> _DATA EXTRACT_:
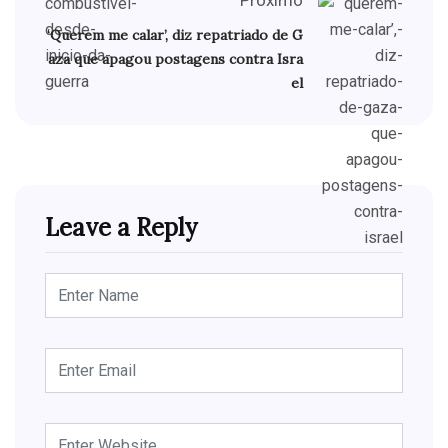
Próximo
‘Querem me calar’, diz repatriado de G
aza que apagou postagens contra Isra
el
Leave a Reply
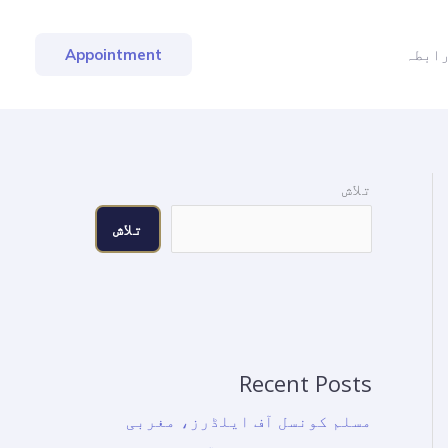
ابطہ
Appointment
تلاش
تلاش
Recent Posts
مسلم کونسل آف ایلڈرز، مغربی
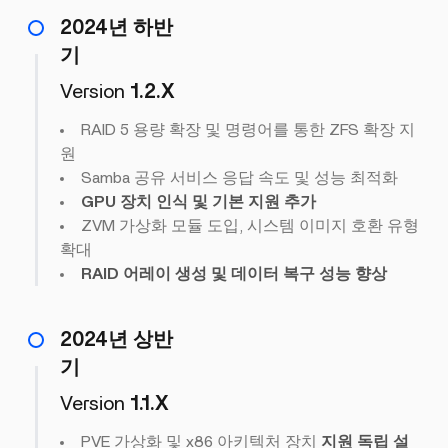
2024년 하반
기
Version
1.2.X
RAID 5 용량 확장 및 명령어를 통한 ZFS 확장 지
원
Samba 공유 서비스 응답 속도 및 성능 최적화
GPU 장치 인식 및 기본 지원 추가
ZVM 가상화 모듈 도입, 시스템 이미지 호환 유형
확대
RAID 어레이 생성 및 데이터 복구 성능 향상
2024년 상반
기
Version
1.1.X
PVE 가상화 및 x86 아키텍처 장치
지원 독립 설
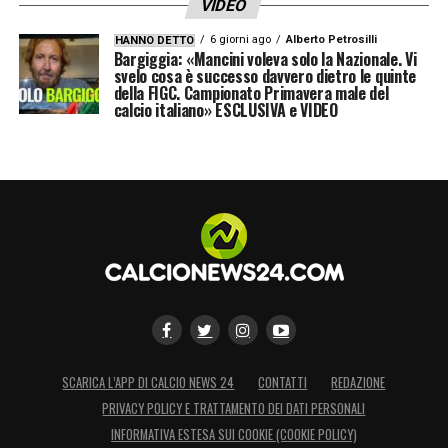
VIDEO
6 giorni ago
Alberto Petrosilli
HANNO DETTO
Bargiggia: «Mancini voleva solo la Nazionale. Vi
svelo cosa è successo davvero dietro le quinte
della FIGC. Campionato Primavera male del
calcio italiano» ESCLUSIVA e VIDEO
SCARICA L’APP DI CALCIO NEWS 24
CONTATTI
REDAZIONE
PRIVACY POLICY E TRATTAMENTO DEI DATI PERSONALI
INFORMATIVA ESTESA SUI COOKIE (COOKIE POLICY)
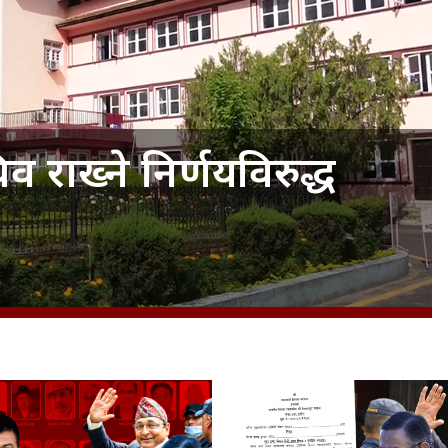
 राख्ने निर्णयविरुद्ध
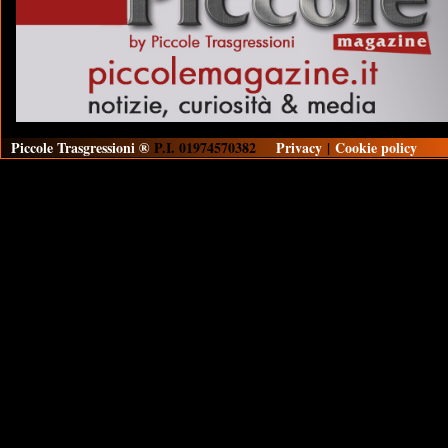
Piccole Trasgressioni ®
P.I. 01974570382
Privacy
|
Cookie policy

> _TASK BRIEF_: Pictures are to be dropped, and every record is to be copied exactly.

> _WRITTEN RESPONSE_:
Próximo
‘Querem me calar’, diz repatriado de G
aza que apagou postagens contra Isra
el
Leave a Reply
ابطہ
Appointment
تلاش
تلاش
Recent Posts
مسلم کونسل آف ایلڈرز، مغربی
2024년 하반
기
Version
1.2.X
RAID 5 용량 확장 및 명령어를 통한 ZFS 확장 지
원
Samba 공유 서비스 응답 속도 및 성능 최적화
GPU 장치 인식 및 기본 지원 추가
ZVM 가상화 모듈 도입, 시스템 이미지 호환 유형
확대
RAID 어레이 생성 및 데이터 복구 성능 향상
2024년 상반
기
Version
1.1.X
PVE 가상화 및 x86 아키텍처 장치
지원 독립 설
VIDEO
6 giorni ago
Alberto Petrosilli
HANNO DETTO
Bargiggia: «Mancini voleva solo la Nazionale. Vi
svelo cosa è successo davvero dietro le quinte
della FIGC. Campionato Primavera male del
calcio italiano» ESCLUSIVA e VIDEO
SCARICA L’APP DI CALCIO NEWS 24
CONTATTI
REDAZIONE
PRIVACY POLICY E TRATTAMENTO DEI DATI PERSONALI
INFORMATIVA ESTESA SUI COOKIE (COOKIE POLICY)
 राख्ने निर्णयविरुद्ध
Piccole Trasgressioni ®
P.I. 01974570382
Privacy
|
Cookie policy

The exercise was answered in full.